The classpath is <bundle_path>/* — a wildcard that includes all JARs in the directory (the application JAR plus its dependencies). The java_executable and jvm_args come from the per-instance kwargs declared in [sdk] coordinators, so multiple instances (e.g., jdk-11, jdk-17) can launch different JVMs with different flags from the same class.
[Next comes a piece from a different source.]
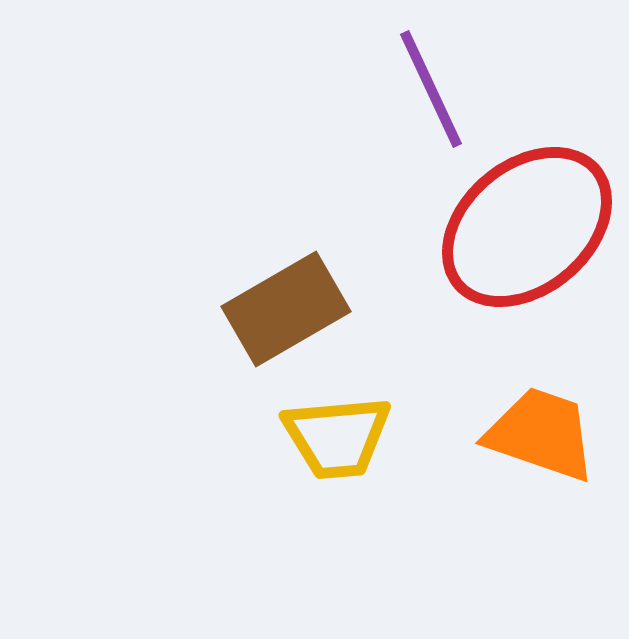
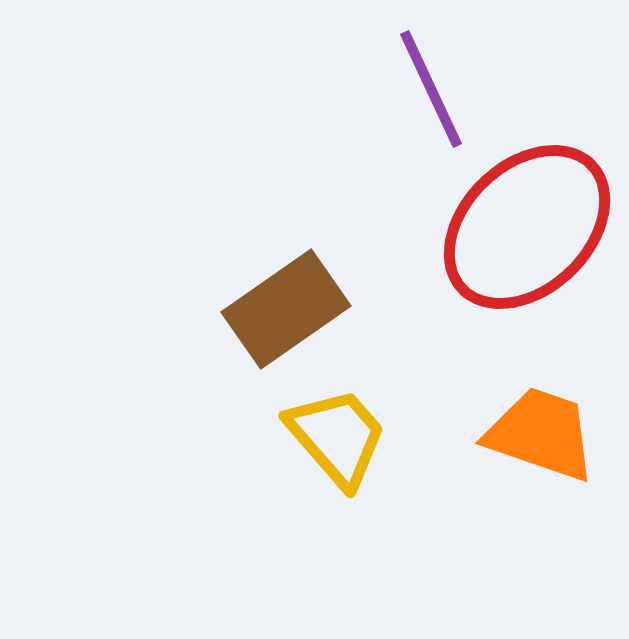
red ellipse: rotated 4 degrees counterclockwise
brown rectangle: rotated 5 degrees counterclockwise
yellow trapezoid: rotated 126 degrees counterclockwise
No separate JavaDagFileProcessor class is needed — BaseCoordinator consolidates file detection, DAG parsing, and task execution into a single extension point.

Java SDK Bundle Process:

The Java bundle process (Server.kt) starts, connects to both TCP servers, and enters CoordinatorComm.startProcessing(). When it receives a DagFileParseRequest:

CoordinatorComm.handleIncoming(frame)
  │
  ├── frame.body is DagFileParseRequest
  │     file: String  ← the path from the request
  │
  ▼
DagParser(request.file).parse(bundle)
  │
  ├── Returns DagParsingResult(fileloc=file, dags=bundle.dags)
  │   The DAGs were already loaded into the Bundle at startup
  │   via BundleBuilder.getDags()
  │
  ▼
sendMessage(frame.id, result)
  │
  ├── CoordinatorComm.encode(OutgoingFrame(id, result))
  │     ├── detects DagParsingResult type
  │     └── calls result.serialize()  ← Serde.kt
  │
  ├── DagParsingResult.serialize()
  │     ├── Wraps each DAG: {"data": {"__version": 3, "dag": dag.serialize(id)}}
  │     ├── Dag.serialize() produces the full v3 format:
  │     │     timetable, tasks, task_group, params, optional fields...
  │     ├── Task.serialize() wraps as {"__type": "operator", "__var": {...}}
  │     └── serializeValue() handles datetime/timedelta/dict/set encoding
  │
  ├── TaskSdkFrames.encodeRequest(id, serializedMap)
  │     ├── Converts map to msgpack: [id, body]
  │     └── Returns byte array
  │
  └── Writes [4-byte length prefix][msgpack payload] to comm channel

shutDownRequested = true  ← one-shot, process will exit

Java SDK BundleBuilder Interface:

Bundle authors implement BundleBuilder to define their DAGs:

java
public class ExampleBundleBuilder implements BundleBuilder {
    @Override
    public List<Dag> getDags() {
        var dag = new Dag("java_example", null, "@daily");
        dag.addTask("extract", Extract.class, List.of());
        dag.addTask("transform", Transform.class, List.of("extract"));
        dag.addTask("load", Load.class, List.of("transform"));
        return List.of(dag);
    }

    public static void main(String[] args) {
        var bundle = new ExampleBundleBuilder().build();
        Server.create(args).serve(bundle);
    }
}

The Dag class provides a fluent API:

  • dagId, description, schedule (cron or preset), startDate, endDate, and all standard Airflow DAG parameters
  • addTask(id, taskClass, dependsOn) — registers a task and its upstream dependencies
  • Dependencies are stored as a dependants map (parent → set of children), serialized as downstream_task_ids

Java SDK Serialization Compatibility:

The serialization in Serde.kt is validated against Python's output:

bash
# 1. Java generates serialized output
./gradlew sdk:test
# → writes validation/serialization/serialized_java.json

# 2. Python generates the same DAGs
uv run validation/serialization/serialize_python.py \
    validation/serialization/test_dags.yaml \
    validation/serialization/serialized_python.json

# 3. Field-by-field comparison
uv run validation/serialization/compare.py \
    validation/serialization/serialized_python.json \
    validation/serialization/serialized_java.json

Both share test cases defined in test_dags.yaml, ensuring the Java SDK produces byte-identical output to Python's DagSerialization.serialize_dag() for the same inputs.

Consequences

  • The DAG file processor can be extended to any language without modifying Airflow Core — only a BaseCoordinator subclass distributed as apache-airflow-coordinators-<lang> plus an entry in [sdk] coordinators is needed.
  • The language runtime must produce exact DagSerialization v3 JSON, requiring cross-language validation infrastructure (e.g., test_dags.yaml + compare.py).
  • The base class absorbs all TCP/process plumbing, so language providers only implement two methods for DAG parsing.
  • The subprocess bridge adds latency and a process boundary; DAG parsing for non-Python files is inherently slower than in-process Python parsing.